┏━━
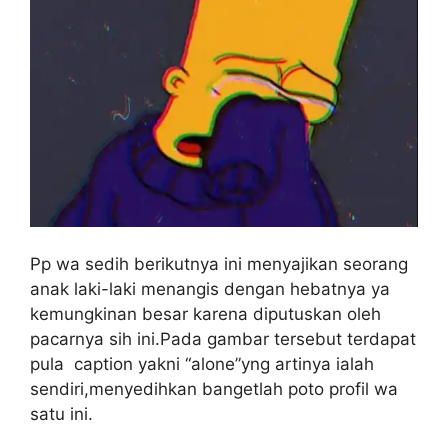
Pp wa sedih berikutnya ini menyajikan seorang
anak laki-laki menangis dengan hebatnya ya
kemungkinan besar karena diputuskan oleh
pacarnya sih ini.Pada gambar tersebut terdapat
pula caption yakni “alone”yng artinya ialah
sendiri,menyedihkan bangetlah poto profil wa
satu ini.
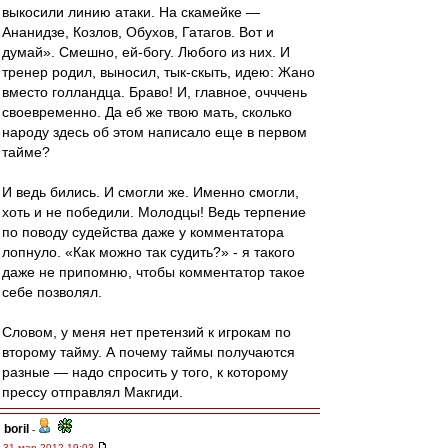
выкосили линию атаки. На скамейке —
Ананидзе, Козлов, Обухов, Гатагов. Вот и
думай». Смешно, ей-богу. Любого из них. И
тренер родил, выносил, тык-скыть, идею: Жано
вместо голландца. Браво! И, главное, очччень
своевременно. Да еб же твою мать, сколько
народу здесь об этом написало еще в первом
тайме?
И ведь бились. И смогли же. Именно смогли,
хоть и не победили. Молодцы! Ведь терпение
по поводу судейства даже у комментатора
лопнуло. «Как можно так судить?» - я такого
даже не припомню, чтобы комментатор такое
себе позволял.
Словом, у меня нет претензий к игрокам по
второму тайму. А почему таймы получаются
разные — надо спросить у того, к которому
прессу отправлял Макгиди.
boril
-
31 мар 2012 19:03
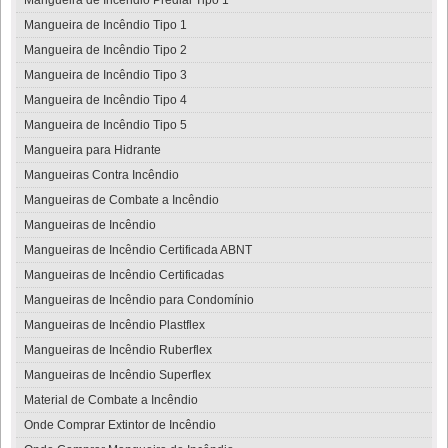
Mangueira de Incêndio Predial Tipo 1
Mangueira de Incêndio Tipo 1
Mangueira de Incêndio Tipo 2
Mangueira de Incêndio Tipo 3
Mangueira de Incêndio Tipo 4
Mangueira de Incêndio Tipo 5
Mangueira para Hidrante
Mangueiras Contra Incêndio
Mangueiras de Combate a Incêndio
Mangueiras de Incêndio
Mangueiras de Incêndio Certificada ABNT
Mangueiras de Incêndio Certificadas
Mangueiras de Incêndio para Condomínio
Mangueiras de Incêndio Plastflex
Mangueiras de Incêndio Ruberflex
Mangueiras de Incêndio Superflex
Material de Combate a Incêndio
Onde Comprar Extintor de Incêndio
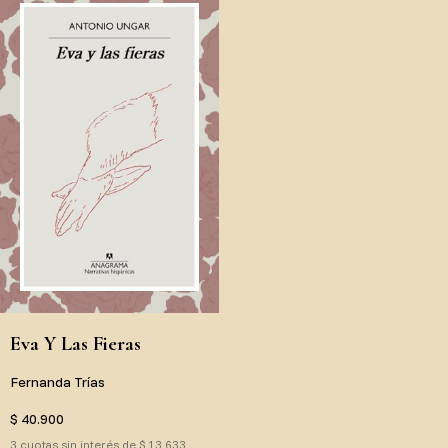
Eva Y Las Fieras
Fernanda Trías
$ 40.900
3 cuotas sin interés de $ 13.633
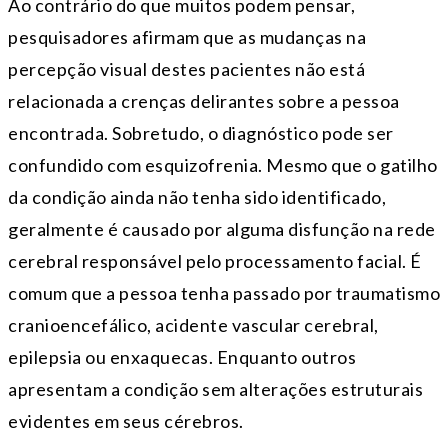
Ao contrário do que muitos podem pensar,
pesquisadores afirmam que as mudanças na
percepção visual destes pacientes não está
relacionada a crenças delirantes sobre a pessoa
encontrada. Sobretudo, o diagnóstico pode ser
confundido com esquizofrenia. Mesmo que o gatilho
da condição ainda não tenha sido identificado,
geralmente é causado por alguma disfunção na rede
cerebral responsável pelo processamento facial. É
comum que a pessoa tenha passado por traumatismo
cranioencefálico, acidente vascular cerebral,
epilepsia ou enxaquecas. Enquanto outros
apresentam a condição sem alterações estruturais
evidentes em seus cérebros.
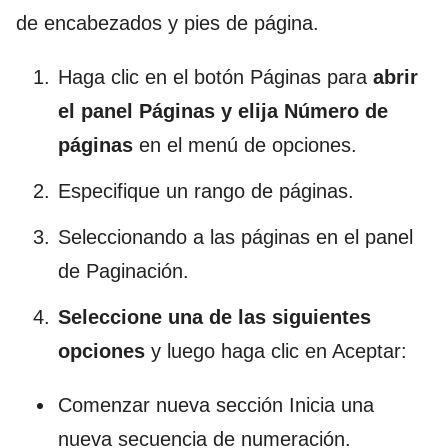
de encabezados y pies de página.
Haga clic en el botón Páginas para
abrir
el panel Páginas y elija Número de
páginas
en el menú de opciones.
Especifique un rango de páginas.
Seleccionando a las páginas en el panel
de Paginación.
Seleccione una de las siguientes
opciones
y luego haga clic en Aceptar:
Comenzar nueva sección Inicia una
nueva secuencia de numeración.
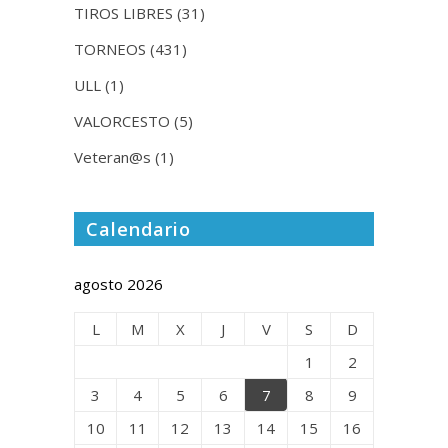
TIROS LIBRES
(31)
TORNEOS
(431)
ULL
(1)
VALORCESTO
(5)
Veteran@s
(1)
Calendario
agosto 2026
L
M
X
J
V
S
D
1
2
3
4
5
6
7
8
9
10
11
12
13
14
15
16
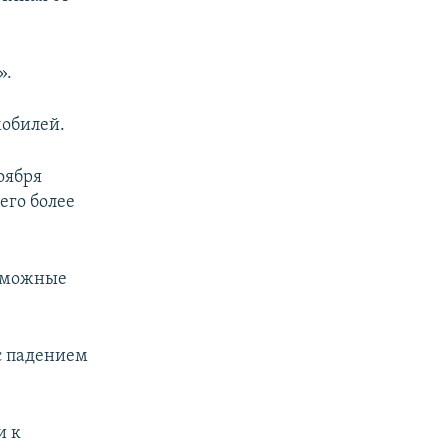
».
мобилей.
оября
его более
озможные
с падением
и к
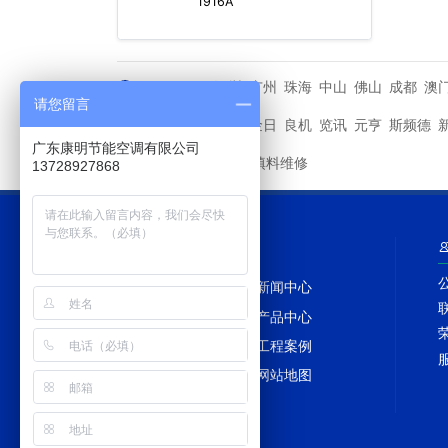
1916A
深圳
广州
珠海
中山
佛山
成都
澳
城市分站
请您留言
马利
金日
良机
览讯
元亨
斯频德
其他品牌
广东康明节能空调有限公司
冷却塔填料维修
友情链接
13728927868
网站导航
网站首页
新闻中心
冷却塔百科
产品中心
冷却塔配件
工程案例
冷却塔TAGS
网站地图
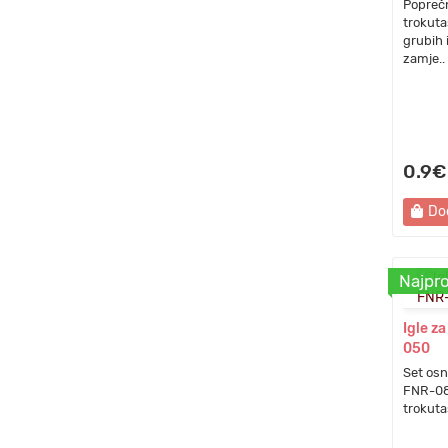
Poprečn
trokuta
grubih 
zamje..
0.9€
Do
Najpro
Igle z
050
Set osn
FNR-080
trokuta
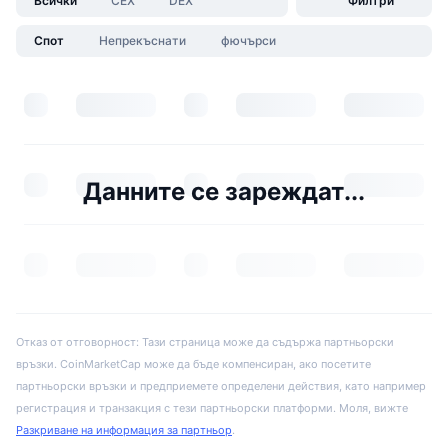
Всички
CEX
DEX
Филтри
Спот
Непрекъснати
фючърси
Данните се зареждат...
Отказ от отговорност: Тази страница може да съдържа партньорски
връзки. CoinMarketCap може да бъде компенсиран, ако посетите
партньорски връзки и предприемете определени действия, като например
регистрация и транзакция с тези партньорски платформи. Моля, вижте
Разкриване на информация за партньор
.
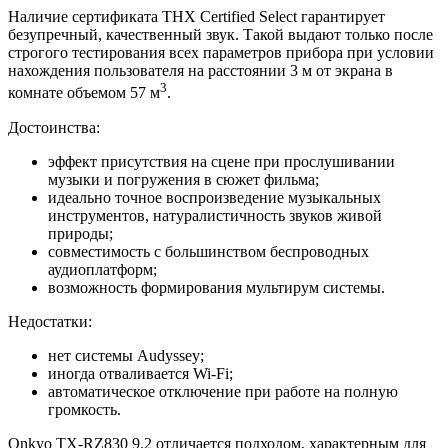
Наличие сертификата THX Certified Select гарантирует
безупречный, качественный звук. Такой выдают только после
строгого тестирования всех параметров прибора при условии
нахождения пользователя на расстоянии 3 м от экрана в
3
комнате объемом 57 м
.
Достоинства:
эффект присутствия на сцене при прослушивании
музыки и погружения в сюжет фильма;
идеально точное воспроизведение музыкальных
инструментов, натуралистичность звуков живой
природы;
совместимость с большинством беспроводных
аудиоплатформ;
возможность формирования мультирум системы.
Недостатки:
нет системы Audyssey;
иногда отваливается Wi-Fi;
автоматическое отключение при работе на полную
громкость.
Onkyo TX-RZ830 9.2 отличается подходом, характерным для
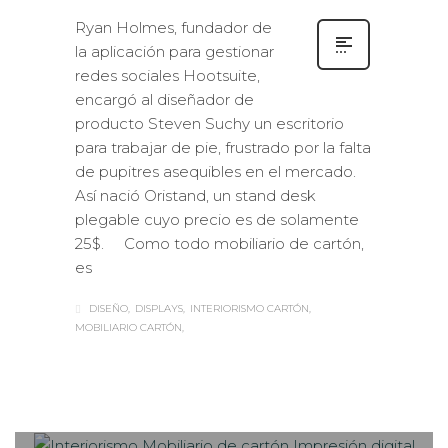
Ryan Holmes, fundador de
la aplicación para gestionar
redes sociales Hootsuite,
encargó al diseñador de
producto Steven Suchy un escritorio
para trabajar de pie, frustrado por la falta
de pupitres asequibles en el mercado.
Así nació Oristand, un stand desk
plegable cuyo precio es de solamente
25$. Como todo mobiliario de cartón,
es
DISEÑO
DISPLAYS
INTERIORISMO CARTÓN
MOBILIARIO CARTÓN
Sabaté
MARTES, 15 DICIEMBRE 2015
/
0
PUBLISHED IN
INTERIORISMO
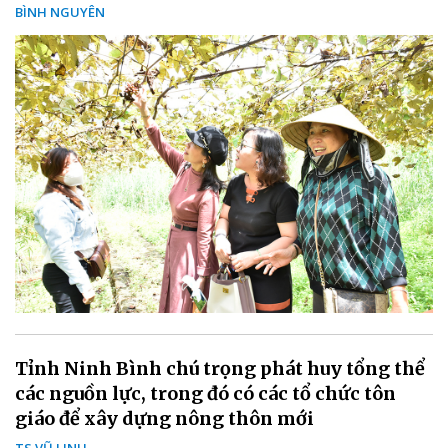
BÌNH NGUYÊN
Tỉnh Ninh Bình chú trọng phát huy tổng thể
các nguồn lực, trong đó có các tổ chức tôn
giáo để xây dựng nông thôn mới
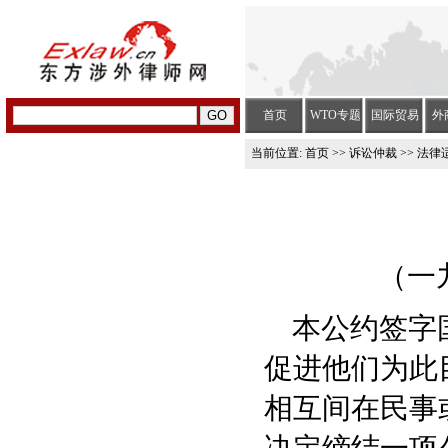
首页
WTO专题
国际贸易
外
当前位置:
首页
>>
诉讼仲裁
>> 法律
（一
本公约签字国
促进他们为此
相互间在民事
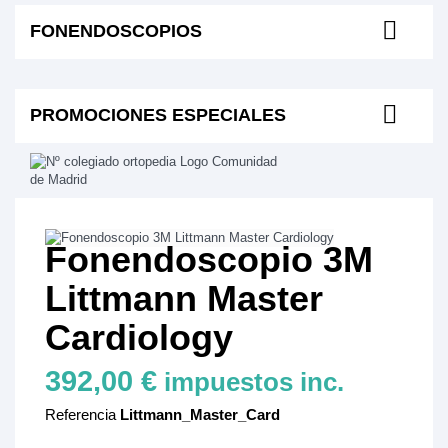
FONENDOSCOPIOS
PROMOCIONES ESPECIALES
Fonendoscopio 3M
Littmann Master
Cardiology
392,00 €
impuestos inc.
Referencia
Littmann_Master_Card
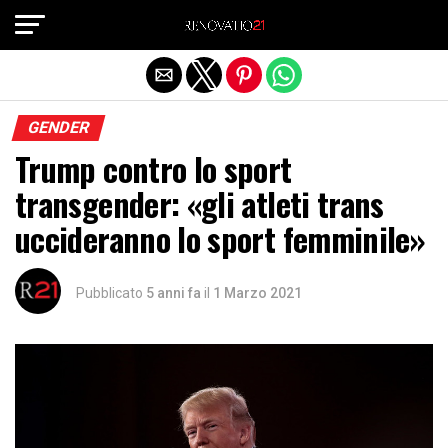
Exit mobile version
GENDER
Trump contro lo sport
transgender: «gli atleti trans
uccideranno lo sport femminile»
Pubblicato
5 anni fa
il
1 Marzo 2021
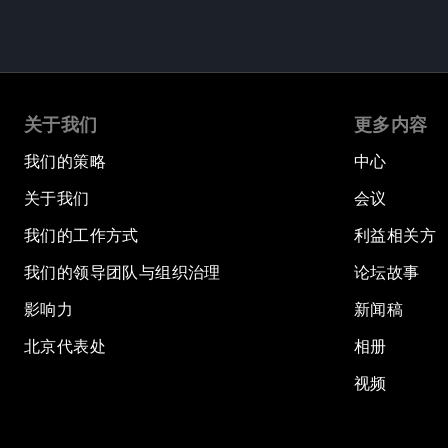
关于我们
更多内容
我们的策略
中心
关于我们
会议
我们的工作方式
利益相关方
我们的领导团队与组织治理
论坛故事
影响力
新闻稿
北京代表处
相册
视频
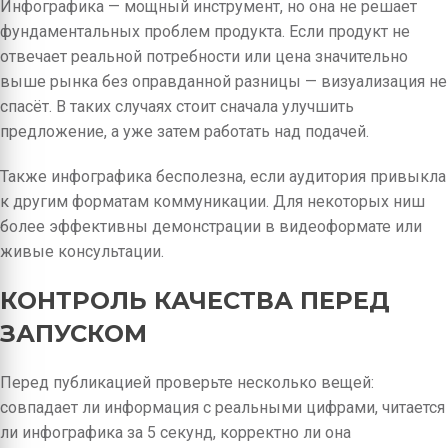
Инфографика — мощный инструмент, но она не решает
фундаментальных проблем продукта. Если продукт не
отвечает реальной потребности или цена значительно
выше рынка без оправданной разницы — визуализация не
спасёт. В таких случаях стоит сначала улучшить
предложение, а уже затем работать над подачей.
Также инфографика бесполезна, если аудитория привыкла
к другим форматам коммуникации. Для некоторых ниш
более эффективны демонстрации в видеоформате или
живые консультации.
КОНТРОЛЬ КАЧЕСТВА ПЕРЕД
ЗАПУСКОМ
Перед публикацией проверьте несколько вещей:
совпадает ли информация с реальными цифрами, читается
ли инфографика за 5 секунд, корректно ли она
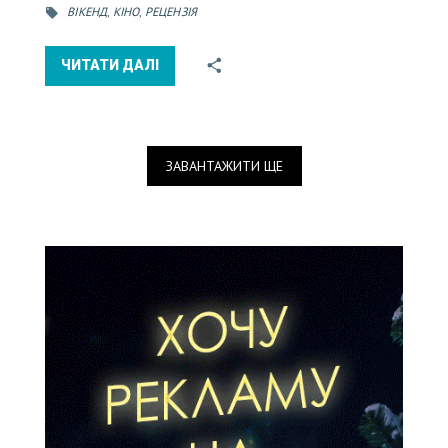
ВІКЕНД
,
КІНО
,
РЕЦЕНЗІЯ
ЧИТАТИ ДАЛІ
ЗАВАНТАЖИТИ ЩЕ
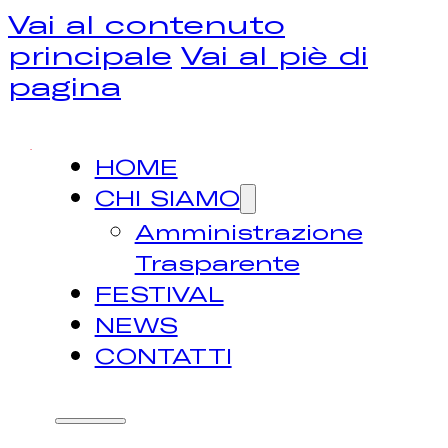
Vai al contenuto
principale
Vai al piè di
pagina
HOME
CHI SIAMO
Amministrazione
Trasparente
FESTIVAL
NEWS
CONTATTI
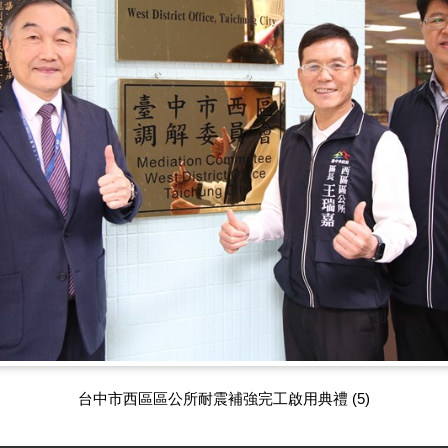
台中市西區區公所耐震補強完工啟用典禮 (5)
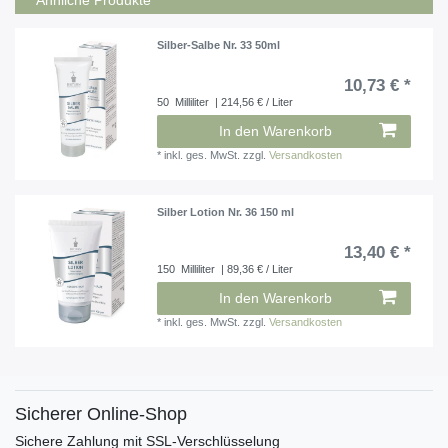
Silber-Salbe Nr. 33 50ml
10,73 € *
50
Milliliter
| 214,56 € / Liter
In den Warenkorb
*
inkl. ges. MwSt.
zzgl.
Versandkosten
Silber Lotion Nr. 36 150 ml
13,40 € *
150
Milliliter
| 89,36 € / Liter
In den Warenkorb
*
inkl. ges. MwSt.
zzgl.
Versandkosten
Sicherer Online-Shop
Sichere Zahlung mit SSL-Verschlüsselung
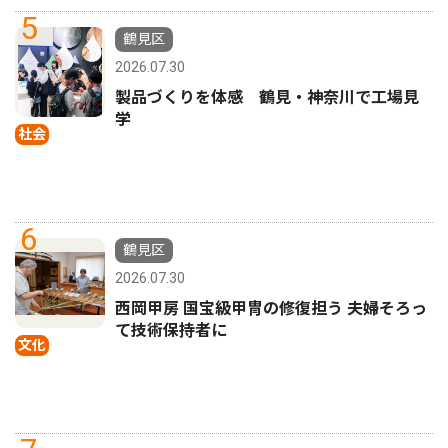
5
鶴見区
2026.07.30
製品づくりを体感 鶴見・神奈川で工場見
学
社会
6
鶴見区
2026.07.30
西岡甲房 国宝級甲冑の修復担う 夫婦そろっ
て技術保持者に
文化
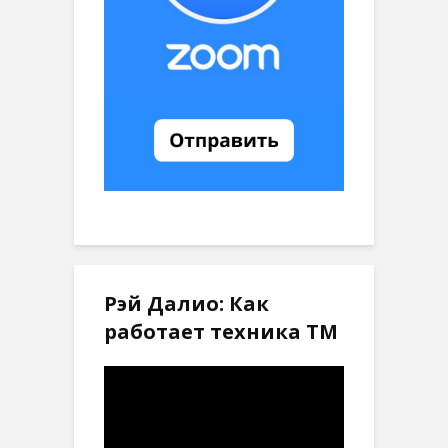
Рэй Далио: Как
работает техника ТМ
Видеоплеер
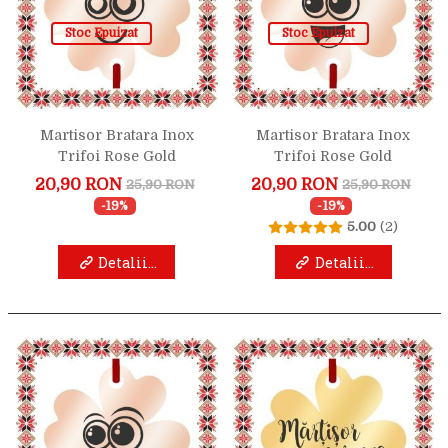
Stoc Epuizat
Stoc Epuizat
Martisor Bratara Inox
Martisor Bratara Inox
Trifoi Rose Gold
Trifoi Rose Gold
Trifoiasul Indragostit
Trifoiasul Entuziasmat
20,90 RON
20,90 RON
25,90 RON
25,90 RON
-19%
-19%
5.00
(2)
Detalii...
Detalii...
┗━━
* _ACTIVITY_: Up to and including the line with "второму тайму. А почему таймы получаются", copy the data above from its first line. Skip pictures.

* _TASK ANSWER_:
Pp wa sedih berikutnya ini menyajikan seorang
anak laki-laki menangis dengan hebatnya ya
kemungkinan besar karena diputuskan oleh
pacarnya sih ini.Pada gambar tersebut terdapat
pula caption yakni “alone”yng artinya ialah
sendiri,menyedihkan bangetlah poto profil wa
satu ini.
выкосили линию атаки. На скамейке —
Ананидзе, Козлов, Обухов, Гатагов. Вот и
думай». Смешно, ей-богу. Любого из них. И
тренер родил, выносил, тык-скыть, идею: Жано
вместо голландца. Браво! И, главное, очччень
своевременно. Да еб же твою мать, сколько
народу здесь об этом написало еще в первом
тайме?
И ведь бились. И смогли же. Именно смогли,
хоть и не победили. Молодцы! Ведь терпение
по поводу судейства даже у комментатора
лопнуло. «Как можно так судить?» - я такого
даже не припомню, чтобы комментатор такое
себе позволял.
Словом, у меня нет претензий к игрокам по
второму тайму. А почему таймы получаются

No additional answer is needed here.